To see the potential for policy mistakes, recall how in December of 2012 the FOMC adopted the so-called "Evans rule" (named after Chicago Fed president Charlie Evans):
In particular, the Committee decided to keep the target range for the federal funds rate at 0 to 1/4 percent and currently anticipates that this exceptionally low range for the federal funds rate will be appropriate at least as long as the unemployment rate remains above 6-1/2 percent, inflation between one and two years ahead is projected to be no more than a half percentage point above the Committee’s 2 percent longer-run goal, and longer-term inflation expectations continue to be well anchored.I pointed out here at the time that while the Evans rule was meant to signal a more Dovish policy, it was inadvertently signalling a more Hawkish policy. As it so happened, the Fed did not raise its policy rate when the unemployment rate broke below 6.5% in April 2014. But it might have, and markets likely hedged against this possibility, resulting in a tighter than desired monetary policy.

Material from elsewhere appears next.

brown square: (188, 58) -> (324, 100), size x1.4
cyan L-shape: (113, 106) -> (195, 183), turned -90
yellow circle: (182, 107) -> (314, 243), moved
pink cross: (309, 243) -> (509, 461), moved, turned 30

In any case, back to the current tightening cycle and the factors influencing it. A few FOMC members are asking what the apparent rush to raise rates is all about. Jim Bullard, president of the St. Louis Fed has long been a vocal advocate for data-dependent policy. Inflation remains below target and long-term inflation expectations are on the low side as well. According to Bullard, the Fed can afford to be patient (and to move rapidly as conditions dictate).
One counterpoint to this view is the idea that the Fed needs to "get ahead of the curve." Again, the notion is that while inflation remains below target, we are confident that it will soon return to target and we can see inflationary pressures building up in the horizon (as evidenced by the very low rate of unemployment, among other things). I saw Charlie Evans push back against this idea pretty effectively on a recent CNBC interview. According to Evans, the "getting ahead of the curve" idea is largely a byproduct of an era where inflation was almost always above target. In the past six years, however, we've been operating in an environment where inflation has been persistently below target. Getting ahead of the curve is perhaps not as pressing an issue as it once was. A doubling of the inflation rate from 1.5% to 3% is not as disconcerting as a doubling from 4% to 8%.

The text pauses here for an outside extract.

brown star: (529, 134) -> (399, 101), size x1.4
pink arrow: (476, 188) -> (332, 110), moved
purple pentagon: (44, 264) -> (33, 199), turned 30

I think that Minneapolis Fed president Neel Kashkari has a pragmatic approach to the problem (see the reasons he gives here for why he dissented for the 3rd time against raising the policy rate). Suppose we subscribe to the notion that a below-natural-rate of unemployment portends future inflation. Suppose further we admit that we do not know where the natural rate of unemployment resides (as mentioned above, Fed Chair Jay Powell alluded to the uncertainty surrounding this estimate). Well, then why not just assume that the natural rate is declining as long as we see no evidence of price or wage inflation pressure?

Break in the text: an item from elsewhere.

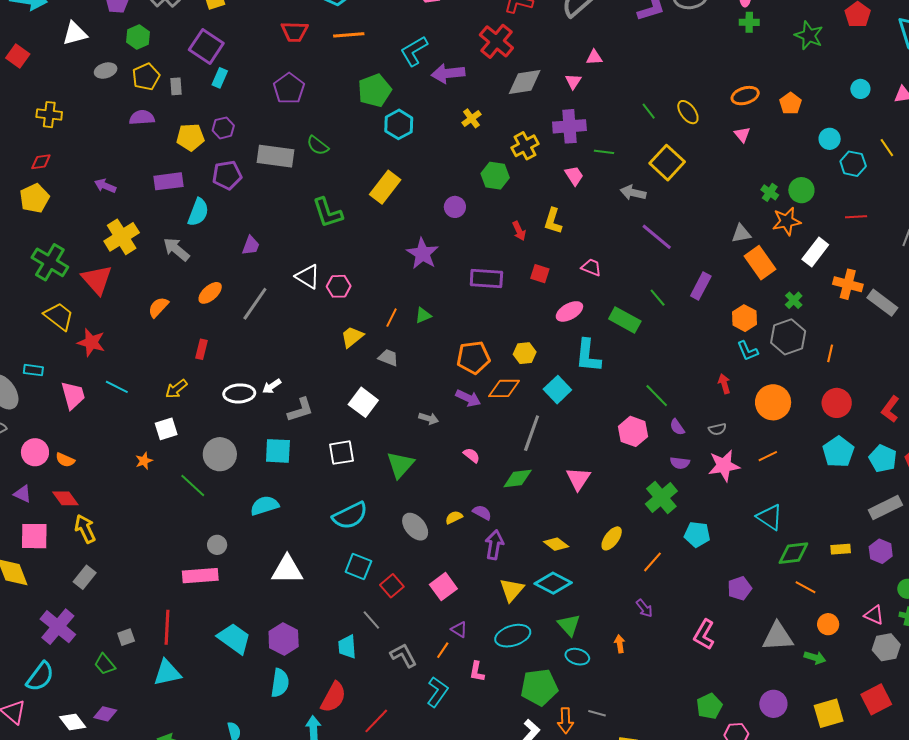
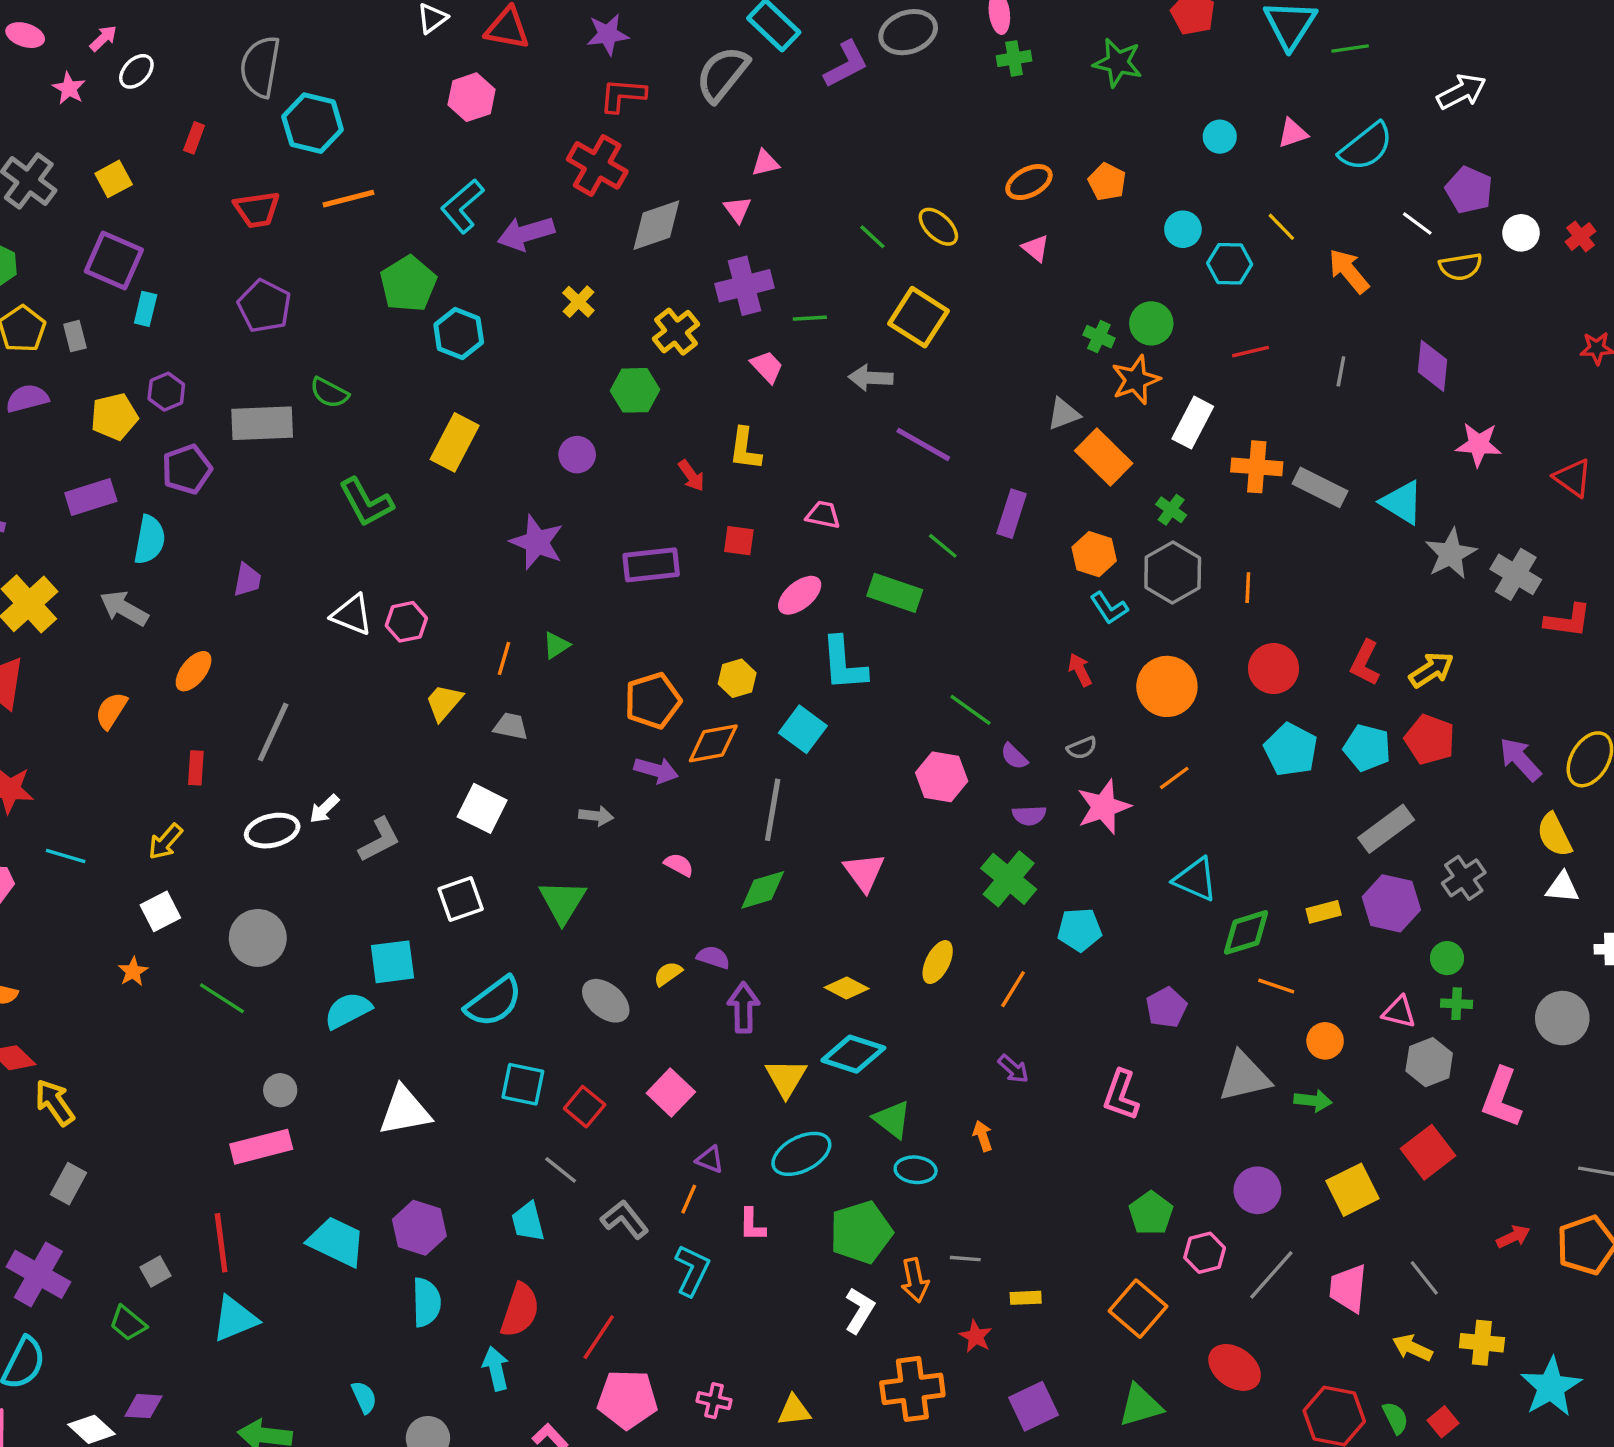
gray line: (255, 304) -> (273, 732), moved
cyan square: (278, 451) -> (393, 962), moved
purple hexagon: (881, 551) -> (1391, 903), size x1.4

If we abandon the traditional Phillips curve view of inflation, what do we replace it with? I think that the traditional money supply/demand approach provides a firmer foundation for understanding inflation (see here, here and here). In particular, we can expect the price-level to rise as households and firms attempt to dispose of excess nominal wealth balances (as when government debt is issued too rapidly when an economy is near full employment--a situation much like today). Conversely, we can expect the price-level to decline (or inflation to slow down) as the demand for safe nominal wealth rises (as in times of crisis). The framework is perfectly consistent with the Phillips curve, but with the direction of causality mainly reversed. That is, we can "blame" unexpected swings in inflation/deflation (emanating from deeper forces) for influencing the unemployment rate, and not the other way around.